--- DATA SECTION Enclosed Below ---

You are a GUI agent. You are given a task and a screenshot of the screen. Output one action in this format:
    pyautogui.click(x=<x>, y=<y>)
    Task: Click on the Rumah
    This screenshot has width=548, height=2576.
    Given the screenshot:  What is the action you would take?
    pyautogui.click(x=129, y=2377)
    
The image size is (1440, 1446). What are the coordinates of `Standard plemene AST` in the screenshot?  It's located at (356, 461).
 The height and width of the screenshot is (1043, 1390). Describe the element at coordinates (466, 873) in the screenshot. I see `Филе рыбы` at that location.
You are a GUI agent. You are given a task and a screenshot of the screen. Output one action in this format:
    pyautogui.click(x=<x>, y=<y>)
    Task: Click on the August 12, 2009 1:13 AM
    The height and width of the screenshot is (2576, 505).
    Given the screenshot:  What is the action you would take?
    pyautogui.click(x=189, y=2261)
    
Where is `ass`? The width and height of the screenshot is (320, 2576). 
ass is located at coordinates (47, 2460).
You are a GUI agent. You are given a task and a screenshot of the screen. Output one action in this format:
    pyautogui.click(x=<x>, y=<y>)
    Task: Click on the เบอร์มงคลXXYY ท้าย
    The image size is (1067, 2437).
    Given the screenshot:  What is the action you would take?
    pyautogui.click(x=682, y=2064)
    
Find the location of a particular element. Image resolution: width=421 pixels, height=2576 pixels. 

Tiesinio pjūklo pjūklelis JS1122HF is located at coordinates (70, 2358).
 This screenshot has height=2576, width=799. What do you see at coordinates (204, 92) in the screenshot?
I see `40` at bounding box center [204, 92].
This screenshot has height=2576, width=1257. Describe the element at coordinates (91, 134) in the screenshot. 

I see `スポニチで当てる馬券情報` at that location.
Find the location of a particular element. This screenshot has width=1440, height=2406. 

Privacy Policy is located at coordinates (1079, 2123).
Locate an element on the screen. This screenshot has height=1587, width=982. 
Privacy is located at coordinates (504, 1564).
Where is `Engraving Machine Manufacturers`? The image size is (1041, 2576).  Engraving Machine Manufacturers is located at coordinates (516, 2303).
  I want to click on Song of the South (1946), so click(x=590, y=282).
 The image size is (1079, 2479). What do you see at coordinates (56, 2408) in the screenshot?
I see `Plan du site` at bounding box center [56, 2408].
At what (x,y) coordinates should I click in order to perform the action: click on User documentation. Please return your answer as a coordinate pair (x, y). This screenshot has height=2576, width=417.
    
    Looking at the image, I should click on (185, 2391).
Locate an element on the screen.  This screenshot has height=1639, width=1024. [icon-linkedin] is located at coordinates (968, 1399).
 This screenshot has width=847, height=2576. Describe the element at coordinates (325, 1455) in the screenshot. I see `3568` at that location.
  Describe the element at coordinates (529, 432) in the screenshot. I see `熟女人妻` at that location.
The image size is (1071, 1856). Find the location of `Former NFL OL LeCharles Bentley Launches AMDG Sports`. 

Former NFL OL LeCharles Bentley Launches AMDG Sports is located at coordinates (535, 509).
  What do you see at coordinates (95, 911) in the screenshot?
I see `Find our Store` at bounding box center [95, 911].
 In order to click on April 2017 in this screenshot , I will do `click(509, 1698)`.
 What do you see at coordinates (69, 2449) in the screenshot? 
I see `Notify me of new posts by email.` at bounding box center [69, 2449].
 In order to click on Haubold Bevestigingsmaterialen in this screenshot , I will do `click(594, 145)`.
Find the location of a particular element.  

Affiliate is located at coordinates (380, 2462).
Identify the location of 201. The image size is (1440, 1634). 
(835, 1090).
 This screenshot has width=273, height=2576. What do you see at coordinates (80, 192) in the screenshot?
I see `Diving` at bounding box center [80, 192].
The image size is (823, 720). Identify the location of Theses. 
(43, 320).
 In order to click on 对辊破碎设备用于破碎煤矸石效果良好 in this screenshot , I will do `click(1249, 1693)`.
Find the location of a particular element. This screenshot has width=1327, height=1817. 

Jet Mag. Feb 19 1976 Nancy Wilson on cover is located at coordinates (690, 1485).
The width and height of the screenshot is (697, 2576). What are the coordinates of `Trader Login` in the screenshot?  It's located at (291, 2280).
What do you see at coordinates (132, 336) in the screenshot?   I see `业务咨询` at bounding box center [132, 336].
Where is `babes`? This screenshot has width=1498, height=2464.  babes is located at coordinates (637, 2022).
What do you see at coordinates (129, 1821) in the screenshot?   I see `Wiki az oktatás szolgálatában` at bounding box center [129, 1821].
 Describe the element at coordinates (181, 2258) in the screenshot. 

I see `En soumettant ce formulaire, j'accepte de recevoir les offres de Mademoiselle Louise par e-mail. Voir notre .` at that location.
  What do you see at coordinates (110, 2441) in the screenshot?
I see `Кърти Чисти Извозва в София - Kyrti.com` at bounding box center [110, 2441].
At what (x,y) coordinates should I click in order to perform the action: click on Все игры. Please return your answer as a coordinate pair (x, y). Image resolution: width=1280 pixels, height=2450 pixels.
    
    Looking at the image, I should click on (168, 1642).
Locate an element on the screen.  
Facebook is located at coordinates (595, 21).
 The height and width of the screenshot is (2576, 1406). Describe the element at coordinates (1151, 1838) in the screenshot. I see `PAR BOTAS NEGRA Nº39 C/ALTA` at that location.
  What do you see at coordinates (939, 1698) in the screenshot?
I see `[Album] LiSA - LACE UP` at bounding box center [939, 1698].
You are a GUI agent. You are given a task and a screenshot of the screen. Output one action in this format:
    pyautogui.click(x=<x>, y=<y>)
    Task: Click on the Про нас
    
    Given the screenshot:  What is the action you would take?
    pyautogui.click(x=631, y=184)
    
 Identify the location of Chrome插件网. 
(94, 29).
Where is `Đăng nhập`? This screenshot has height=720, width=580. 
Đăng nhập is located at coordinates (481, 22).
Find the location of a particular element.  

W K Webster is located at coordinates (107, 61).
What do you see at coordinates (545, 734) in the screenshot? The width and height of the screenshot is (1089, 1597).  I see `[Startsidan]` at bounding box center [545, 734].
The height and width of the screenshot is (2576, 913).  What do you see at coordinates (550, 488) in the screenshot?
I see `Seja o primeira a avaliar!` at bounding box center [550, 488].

--- End of Enclosed DATA SECTION ---

**TO DO**
Begin with the line above that has "In order to click on April" and continue through the line that has "What do you see at coordinates (132, 336)", setting each one down exactly. Stop there.

**ANSWER TO THIS EXERCISE**
 In order to click on April 2017 in this screenshot , I will do `click(509, 1698)`.
 What do you see at coordinates (69, 2449) in the screenshot? 
I see `Notify me of new posts by email.` at bounding box center [69, 2449].
 In order to click on Haubold Bevestigingsmaterialen in this screenshot , I will do `click(594, 145)`.
Find the location of a particular element.  

Affiliate is located at coordinates (380, 2462).
Identify the location of 201. The image size is (1440, 1634). 
(835, 1090).
 This screenshot has width=273, height=2576. What do you see at coordinates (80, 192) in the screenshot?
I see `Diving` at bounding box center [80, 192].
The image size is (823, 720). Identify the location of Theses. 
(43, 320).
 In order to click on 对辊破碎设备用于破碎煤矸石效果良好 in this screenshot , I will do `click(1249, 1693)`.
Find the location of a particular element. This screenshot has width=1327, height=1817. 

Jet Mag. Feb 19 1976 Nancy Wilson on cover is located at coordinates (690, 1485).
The width and height of the screenshot is (697, 2576). What are the coordinates of `Trader Login` in the screenshot?  It's located at (291, 2280).
What do you see at coordinates (132, 336) in the screenshot?   I see `业务咨询` at bounding box center [132, 336].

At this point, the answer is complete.